Eventually, the mountain opened and the last 200 metre climb was in delightful sunshine. With the end nearing and chants of allez, allez, allez from other athletes descending, the fatigue eased and energy levels increased. I don’t speak French (I don’t even let my funky music do the talking!!!) but allez, allez, allez translates ‘Go, Go, Go’ or ‘Get out of the way (with a few other adjectives thrown in)’

Take note Newcastle AC– At the top of the mountain, athletes were rewarded with, sandwiches, coke, water, biscuits and cheese; lots and lots of cheese. Surely, we could do this for Binnian! Only 4 helicopter journeys required apparently according to one of race director.
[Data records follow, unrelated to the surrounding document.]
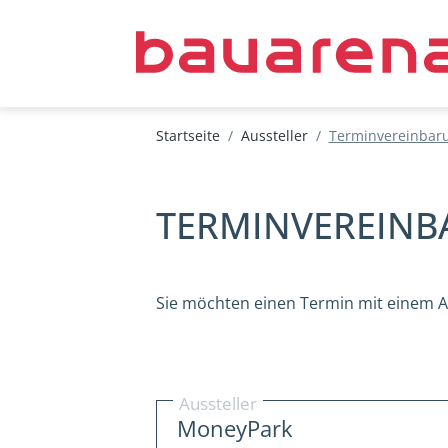
Direkt zum Inhalt
Suche
Startseite
Aussteller
Terminvereinbar
Öffnungszeiten
TERMINVEREIN
Räumlichk
Sie möchten einen Termin mit einem A
Aussteller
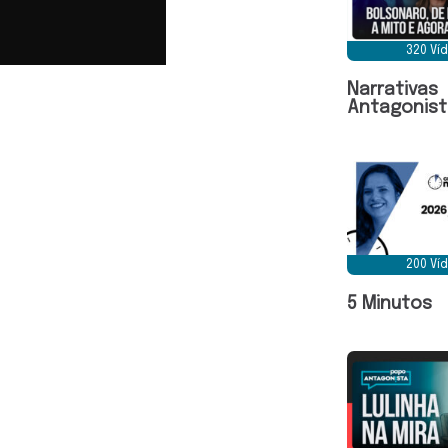
320 Ví
Narrativas
Antagonist
200 Ví
5 Minutos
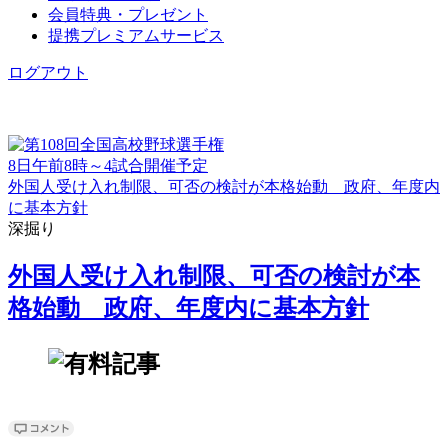
会員特典・プレゼント
提携プレミアムサービス
ログアウト
8日午前8時～4試合開催予定
外国人受け入れ制限、可否の検討が本格始動 政府、年度内
に基本方針
深掘り
外国人受け入れ制限、可否の検討が本
格始動 政府、年度内に基本方針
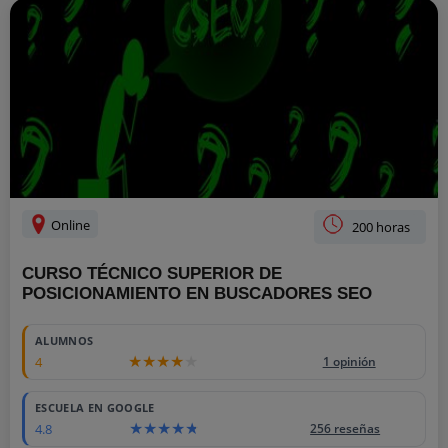
Online
200 horas
CURSO TÉCNICO SUPERIOR DE
POSICIONAMIENTO EN BUSCADORES SEO
ALUMNOS
4
1 opinión
ESCUELA EN GOOGLE
4.8
256 reseñas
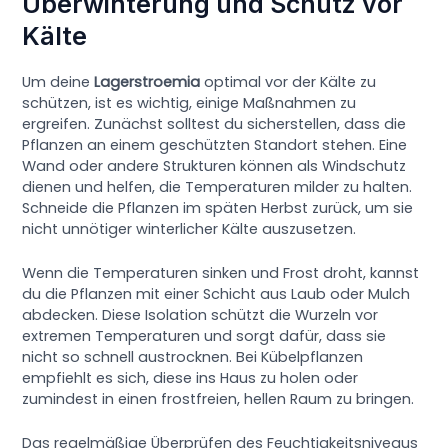
Überwinterung und Schutz vor
Kälte
Um deine
Lagerstroemia
optimal vor der Kälte zu
schützen, ist es wichtig, einige Maßnahmen zu
ergreifen. Zunächst solltest du sicherstellen, dass die
Pflanzen an einem geschützten Standort stehen. Eine
Wand oder andere Strukturen können als Windschutz
dienen und helfen, die Temperaturen milder zu halten.
Schneide die Pflanzen im späten Herbst zurück, um sie
nicht unnötiger winterlicher Kälte auszusetzen.
Wenn die Temperaturen sinken und Frost droht, kannst
du die Pflanzen mit einer Schicht aus Laub oder Mulch
abdecken. Diese Isolation schützt die Wurzeln vor
extremen Temperaturen und sorgt dafür, dass sie
nicht so schnell austrocknen. Bei Kübelpflanzen
empfiehlt es sich, diese ins Haus zu holen oder
zumindest in einen frostfreien, hellen Raum zu bringen.
Das regelmäßige Überprüfen des Feuchtigkeitsniveaus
Looking back (as always), I could have done a bit better, but it’s all about taking part right? Comparing the results to that back home, I would be confident that some of our top local athletes would certainly be pushing for the podium and as for the Beer and pizza diet prior, It seemed to work just fine!


Looking ahead

Road racing continues to feature prominently in the fixture calendar. Locally athletes have the Ballyvea FC 10K in Kilkeel on 10 July and the Shore 10k, organised by East Down AC (you can be sure of a good feed at the finish). Sea to Sky follows on 14 July in Newcastle and the following week sees the Portaferry 10 mile road race. Bryansford GAC are continuing in their preparations, supported by Newcastle AC, for the very flat and very fast 5k around the streets of Newcastle on Saturday 22 July. With very fast times in the inaugural running in 2016 and a number of top names already confirmed, spectators can expect something very special so keep the date free. Finally a special word congratulations to Darren Swail who can add ‘Ironman’ to the already impressive list of titles given to him, having completed a 3.2 mile swim, 112 miles on the bike and finishing with a marathon in Austria on Sunday. No doubt the Bard will write a song eulogising his terrific achievement sometime soon – and why not!